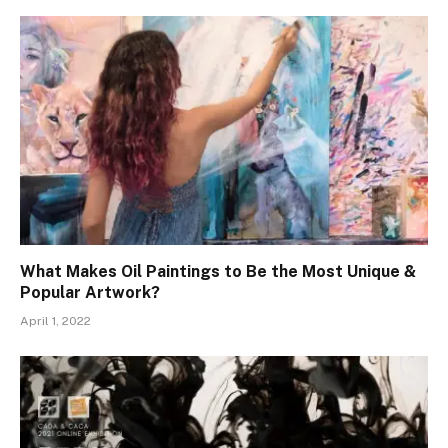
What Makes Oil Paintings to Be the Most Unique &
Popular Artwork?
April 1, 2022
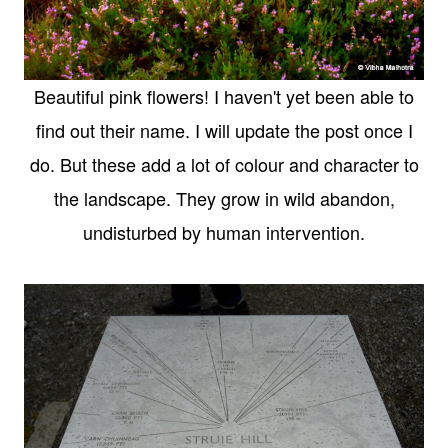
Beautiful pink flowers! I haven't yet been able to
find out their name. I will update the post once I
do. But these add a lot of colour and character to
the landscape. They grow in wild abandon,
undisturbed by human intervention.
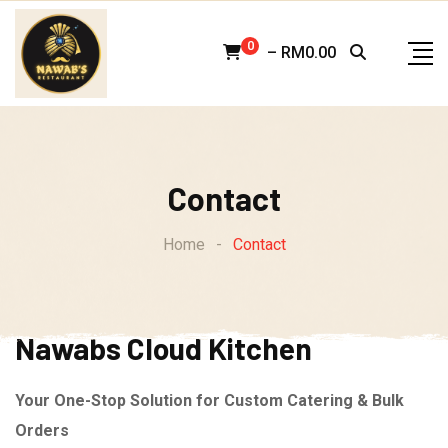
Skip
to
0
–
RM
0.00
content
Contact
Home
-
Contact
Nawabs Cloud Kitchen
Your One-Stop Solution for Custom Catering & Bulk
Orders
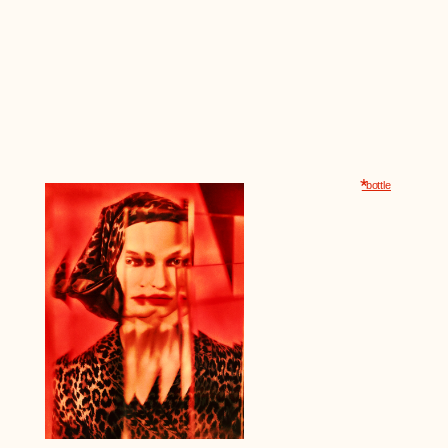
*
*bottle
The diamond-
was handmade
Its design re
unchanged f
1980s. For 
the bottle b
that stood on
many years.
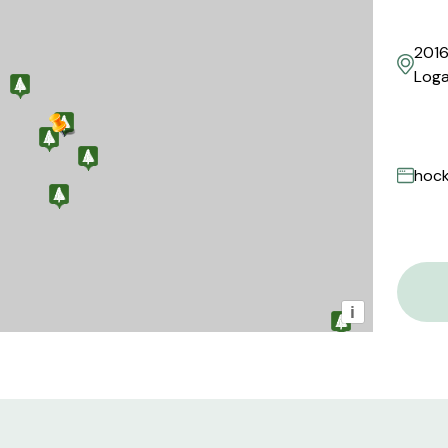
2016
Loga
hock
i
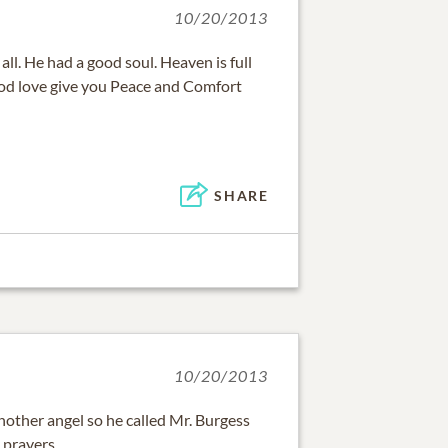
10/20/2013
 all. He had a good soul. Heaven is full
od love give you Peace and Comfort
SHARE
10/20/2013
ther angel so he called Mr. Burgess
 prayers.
::::::::
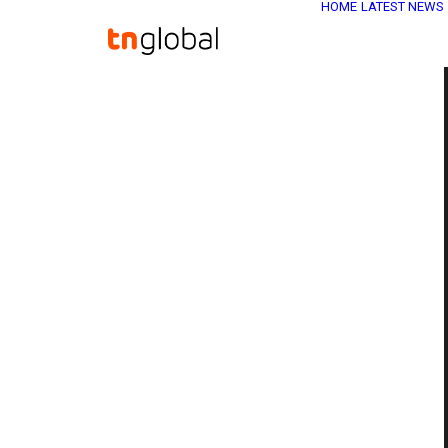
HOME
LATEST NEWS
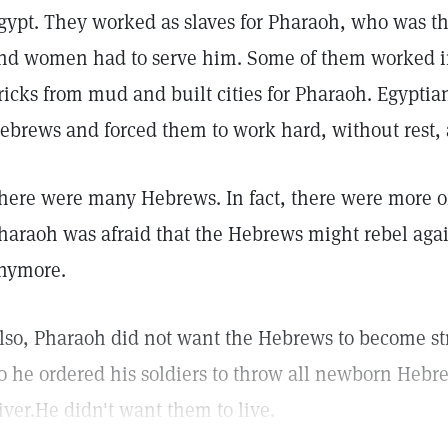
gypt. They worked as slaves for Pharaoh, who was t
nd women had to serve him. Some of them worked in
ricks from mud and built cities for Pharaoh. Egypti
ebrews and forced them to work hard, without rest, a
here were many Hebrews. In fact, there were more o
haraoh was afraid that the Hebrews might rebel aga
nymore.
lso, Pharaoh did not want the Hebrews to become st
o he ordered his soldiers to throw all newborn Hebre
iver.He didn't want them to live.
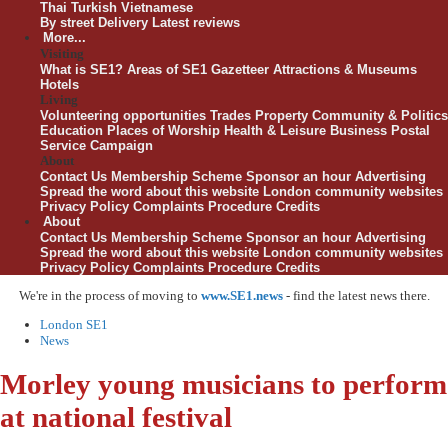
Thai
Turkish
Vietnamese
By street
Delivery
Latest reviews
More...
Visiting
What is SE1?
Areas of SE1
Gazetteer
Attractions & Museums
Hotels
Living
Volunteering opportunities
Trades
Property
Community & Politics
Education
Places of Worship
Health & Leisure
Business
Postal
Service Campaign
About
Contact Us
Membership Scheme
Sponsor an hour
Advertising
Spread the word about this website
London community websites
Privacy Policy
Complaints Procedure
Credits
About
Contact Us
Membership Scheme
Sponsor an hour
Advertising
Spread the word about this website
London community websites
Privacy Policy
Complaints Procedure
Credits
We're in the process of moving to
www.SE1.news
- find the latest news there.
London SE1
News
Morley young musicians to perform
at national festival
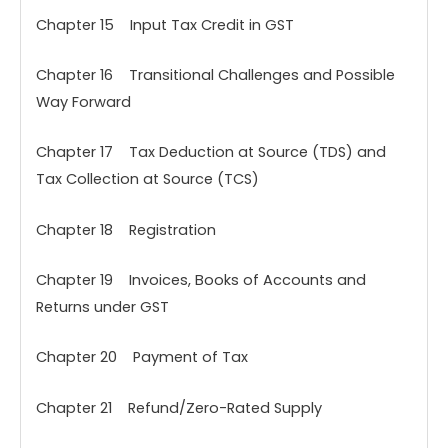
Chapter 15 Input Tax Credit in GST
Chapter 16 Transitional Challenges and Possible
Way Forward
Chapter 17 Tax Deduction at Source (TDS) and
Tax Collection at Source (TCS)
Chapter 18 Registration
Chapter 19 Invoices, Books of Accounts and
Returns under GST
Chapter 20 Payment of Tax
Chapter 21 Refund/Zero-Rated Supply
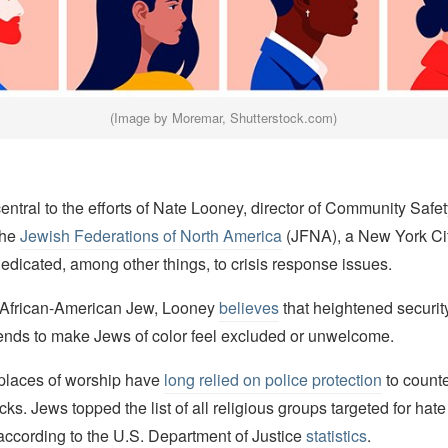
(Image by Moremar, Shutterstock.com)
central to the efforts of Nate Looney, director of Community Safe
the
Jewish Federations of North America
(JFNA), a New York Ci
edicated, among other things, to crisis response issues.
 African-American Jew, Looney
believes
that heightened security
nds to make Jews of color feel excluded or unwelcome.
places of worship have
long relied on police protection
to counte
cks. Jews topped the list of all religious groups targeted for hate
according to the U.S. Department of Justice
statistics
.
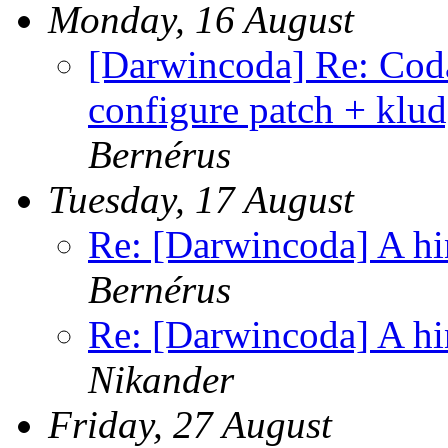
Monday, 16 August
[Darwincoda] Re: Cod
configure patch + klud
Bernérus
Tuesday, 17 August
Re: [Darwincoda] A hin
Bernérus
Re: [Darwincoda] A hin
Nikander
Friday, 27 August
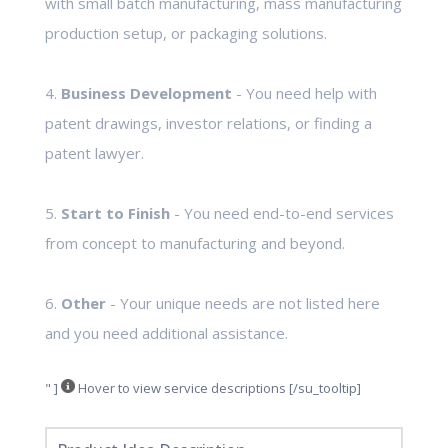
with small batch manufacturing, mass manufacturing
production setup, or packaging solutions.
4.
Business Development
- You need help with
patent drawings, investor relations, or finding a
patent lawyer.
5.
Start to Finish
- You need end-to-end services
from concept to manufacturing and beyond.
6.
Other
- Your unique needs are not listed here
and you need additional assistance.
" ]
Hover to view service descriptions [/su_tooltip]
::::::::
▸ **AIM OF THE TASK**: Within the listing above, the range opens at the line with "Start to Finish" and closes at the line with "Hover to view". Reproduce exactly the lines of that range, including both ends.

▸ **ANSWER SPACE**:
Start to Finish
- You need end-to-end services
from concept to manufacturing and beyond.
6.
Other
- Your unique needs are not listed here
and you need additional assistance.
" ]
Hover to view service descriptions [/su_tooltip]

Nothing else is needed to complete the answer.